- [INPUT]:
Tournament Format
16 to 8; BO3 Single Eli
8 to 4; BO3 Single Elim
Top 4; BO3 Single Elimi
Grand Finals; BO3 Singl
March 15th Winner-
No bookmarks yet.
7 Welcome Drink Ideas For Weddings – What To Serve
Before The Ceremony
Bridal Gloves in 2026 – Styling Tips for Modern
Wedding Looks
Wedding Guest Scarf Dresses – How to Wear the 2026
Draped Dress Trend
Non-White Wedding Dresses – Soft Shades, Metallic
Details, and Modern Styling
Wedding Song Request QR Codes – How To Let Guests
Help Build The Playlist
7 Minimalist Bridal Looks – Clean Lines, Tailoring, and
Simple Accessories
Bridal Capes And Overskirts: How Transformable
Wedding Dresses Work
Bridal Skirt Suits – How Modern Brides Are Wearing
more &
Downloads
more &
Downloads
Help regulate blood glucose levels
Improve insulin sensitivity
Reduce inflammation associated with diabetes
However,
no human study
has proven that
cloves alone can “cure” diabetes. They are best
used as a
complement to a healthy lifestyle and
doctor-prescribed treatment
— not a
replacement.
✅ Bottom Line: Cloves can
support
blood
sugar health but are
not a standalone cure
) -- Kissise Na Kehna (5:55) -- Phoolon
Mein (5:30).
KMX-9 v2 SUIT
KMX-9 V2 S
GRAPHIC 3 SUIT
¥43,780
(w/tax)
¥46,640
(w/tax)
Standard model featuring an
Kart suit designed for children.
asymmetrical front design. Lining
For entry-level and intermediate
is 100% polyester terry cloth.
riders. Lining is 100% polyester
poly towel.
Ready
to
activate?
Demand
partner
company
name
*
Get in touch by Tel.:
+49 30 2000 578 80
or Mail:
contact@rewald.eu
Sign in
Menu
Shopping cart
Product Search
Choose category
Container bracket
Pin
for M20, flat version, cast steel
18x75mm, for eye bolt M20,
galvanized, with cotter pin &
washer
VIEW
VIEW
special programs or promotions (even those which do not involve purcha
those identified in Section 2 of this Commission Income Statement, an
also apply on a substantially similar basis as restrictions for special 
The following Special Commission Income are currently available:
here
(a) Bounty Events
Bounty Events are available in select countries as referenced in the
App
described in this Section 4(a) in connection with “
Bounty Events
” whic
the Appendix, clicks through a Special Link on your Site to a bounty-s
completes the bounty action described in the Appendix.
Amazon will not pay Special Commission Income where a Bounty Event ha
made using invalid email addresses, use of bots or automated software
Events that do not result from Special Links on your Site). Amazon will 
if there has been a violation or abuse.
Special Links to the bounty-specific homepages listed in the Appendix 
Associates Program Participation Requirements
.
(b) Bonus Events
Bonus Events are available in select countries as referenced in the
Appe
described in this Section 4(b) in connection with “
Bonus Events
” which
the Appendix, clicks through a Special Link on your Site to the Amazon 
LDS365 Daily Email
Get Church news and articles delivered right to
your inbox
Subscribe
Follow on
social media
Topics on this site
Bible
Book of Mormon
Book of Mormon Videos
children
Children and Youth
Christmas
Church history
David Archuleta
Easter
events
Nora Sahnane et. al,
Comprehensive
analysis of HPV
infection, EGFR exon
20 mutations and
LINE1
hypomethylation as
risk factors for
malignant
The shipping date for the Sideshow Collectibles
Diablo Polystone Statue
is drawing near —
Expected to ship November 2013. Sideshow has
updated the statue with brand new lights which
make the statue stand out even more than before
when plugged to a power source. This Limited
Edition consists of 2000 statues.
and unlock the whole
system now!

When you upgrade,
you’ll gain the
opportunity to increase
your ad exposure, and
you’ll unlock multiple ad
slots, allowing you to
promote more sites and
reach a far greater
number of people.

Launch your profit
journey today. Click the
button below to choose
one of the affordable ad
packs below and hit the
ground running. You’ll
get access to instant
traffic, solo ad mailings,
...
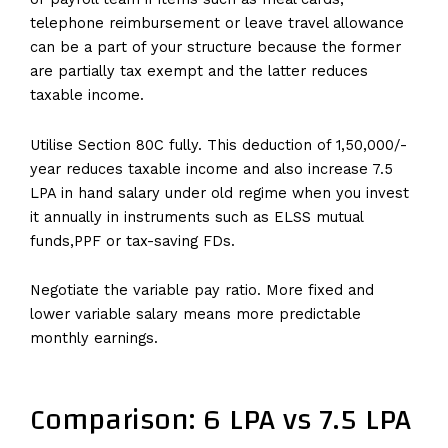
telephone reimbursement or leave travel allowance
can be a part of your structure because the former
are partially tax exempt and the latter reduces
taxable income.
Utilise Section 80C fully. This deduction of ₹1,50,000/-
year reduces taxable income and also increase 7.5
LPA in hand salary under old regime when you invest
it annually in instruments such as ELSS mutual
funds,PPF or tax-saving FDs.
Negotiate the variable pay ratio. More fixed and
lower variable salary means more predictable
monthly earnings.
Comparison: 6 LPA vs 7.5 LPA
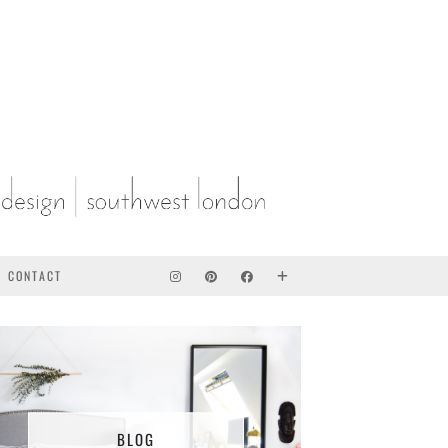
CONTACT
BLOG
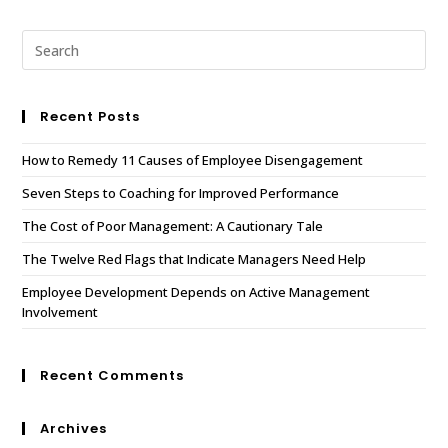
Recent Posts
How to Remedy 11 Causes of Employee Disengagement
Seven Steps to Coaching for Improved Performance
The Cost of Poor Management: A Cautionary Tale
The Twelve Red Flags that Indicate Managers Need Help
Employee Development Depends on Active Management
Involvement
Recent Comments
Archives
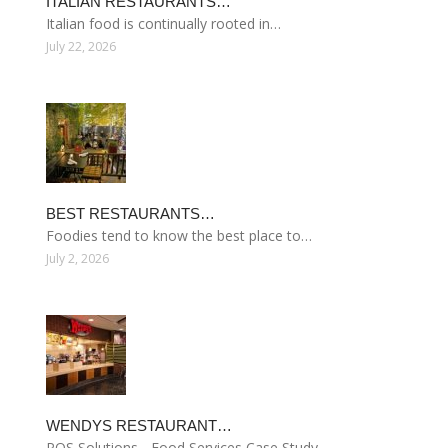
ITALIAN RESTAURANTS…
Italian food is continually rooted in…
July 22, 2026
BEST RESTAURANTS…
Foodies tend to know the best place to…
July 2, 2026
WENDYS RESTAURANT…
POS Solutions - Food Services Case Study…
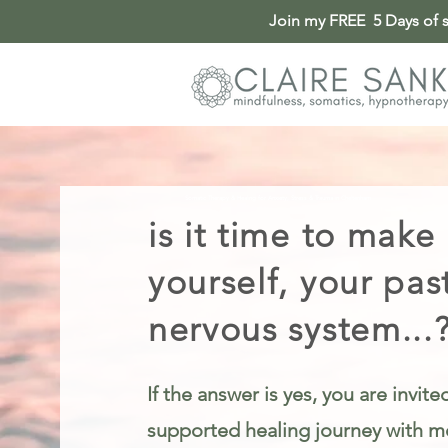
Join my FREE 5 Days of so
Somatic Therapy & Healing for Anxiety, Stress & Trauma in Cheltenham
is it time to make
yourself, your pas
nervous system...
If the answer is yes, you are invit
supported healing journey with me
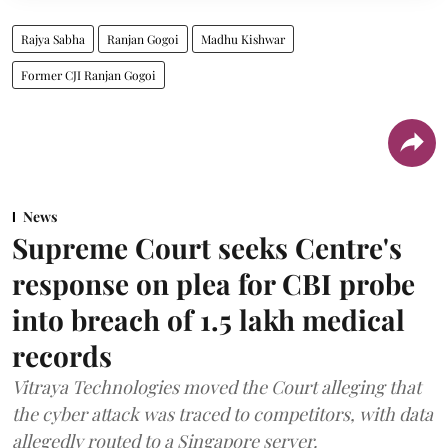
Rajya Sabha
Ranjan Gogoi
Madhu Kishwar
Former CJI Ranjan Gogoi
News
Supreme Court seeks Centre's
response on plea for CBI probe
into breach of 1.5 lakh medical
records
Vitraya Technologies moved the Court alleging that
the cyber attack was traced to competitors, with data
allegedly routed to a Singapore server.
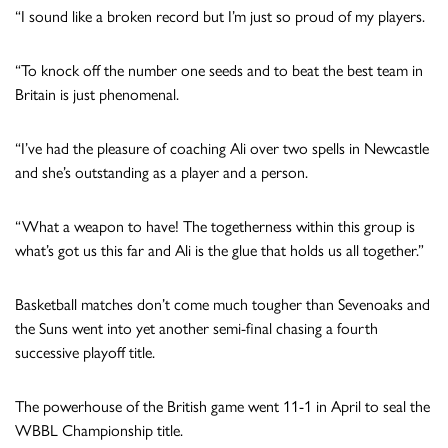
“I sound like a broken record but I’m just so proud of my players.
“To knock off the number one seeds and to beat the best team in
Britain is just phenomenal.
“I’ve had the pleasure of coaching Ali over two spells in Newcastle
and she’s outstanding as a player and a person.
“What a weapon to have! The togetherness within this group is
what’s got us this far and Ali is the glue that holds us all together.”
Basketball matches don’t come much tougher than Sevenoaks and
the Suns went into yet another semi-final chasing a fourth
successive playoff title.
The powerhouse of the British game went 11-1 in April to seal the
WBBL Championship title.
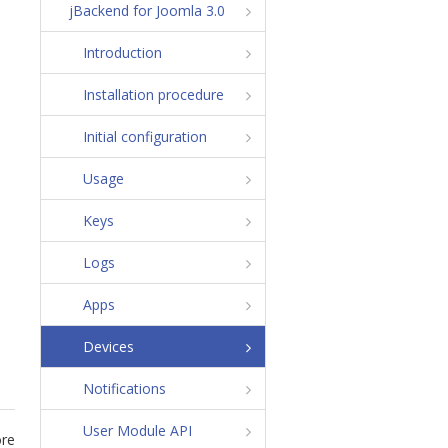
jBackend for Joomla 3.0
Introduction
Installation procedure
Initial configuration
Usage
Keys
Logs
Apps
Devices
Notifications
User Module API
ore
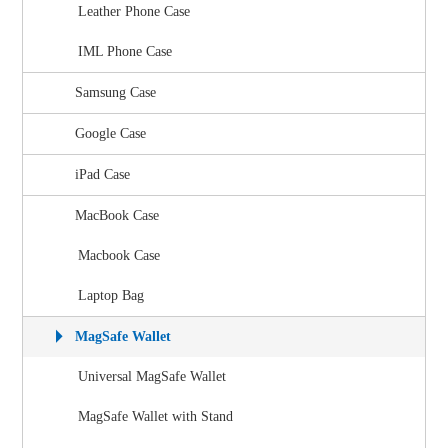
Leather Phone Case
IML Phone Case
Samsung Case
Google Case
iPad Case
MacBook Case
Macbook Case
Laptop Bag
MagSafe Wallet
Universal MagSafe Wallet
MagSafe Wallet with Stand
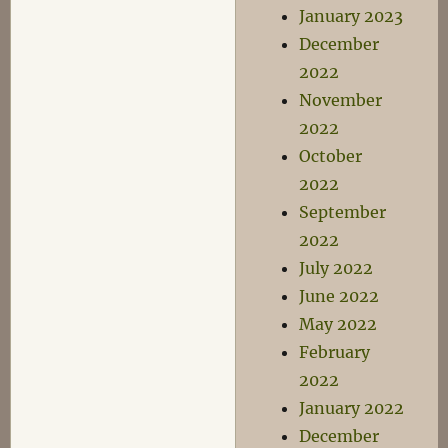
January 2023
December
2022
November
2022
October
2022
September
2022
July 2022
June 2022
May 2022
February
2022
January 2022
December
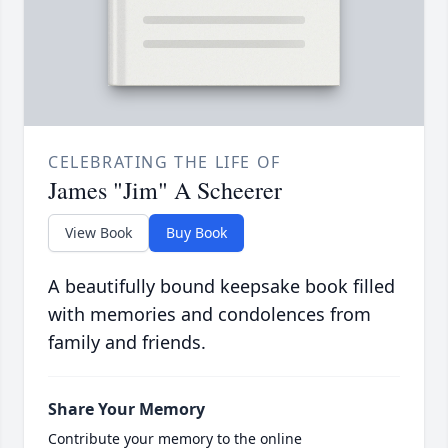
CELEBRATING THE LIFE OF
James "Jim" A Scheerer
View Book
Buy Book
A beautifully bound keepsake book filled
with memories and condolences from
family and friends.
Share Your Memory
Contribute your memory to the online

- [WORK TO BE COMPLETED]: Please output the lines above beginning at the line with "year reduces taxable" and ending after the line with "July 22, 2026", precisely as written and with no pictures.

- [ANSWER SECTION]:
year reduces taxable income and also increase 7.5
LPA in hand salary under old regime when you invest
it annually in instruments such as ELSS mutual
funds,PPF or tax-saving FDs.
Negotiate the variable pay ratio. More fixed and
lower variable salary means more predictable
monthly earnings.
Comparison: 6 LPA vs 7.5 LPA
CONTACT
BLOG
Recent Posts
How to Remedy 11 Causes of Employee Disengagement
Seven Steps to Coaching for Improved Performance
The Cost of Poor Management: A Cautionary Tale
The Twelve Red Flags that Indicate Managers Need Help
Employee Development Depends on Active Management
Involvement
Recent Comments
Archives
ITALIAN RESTAURANTS…
Italian food is continually rooted in…
July 22, 2026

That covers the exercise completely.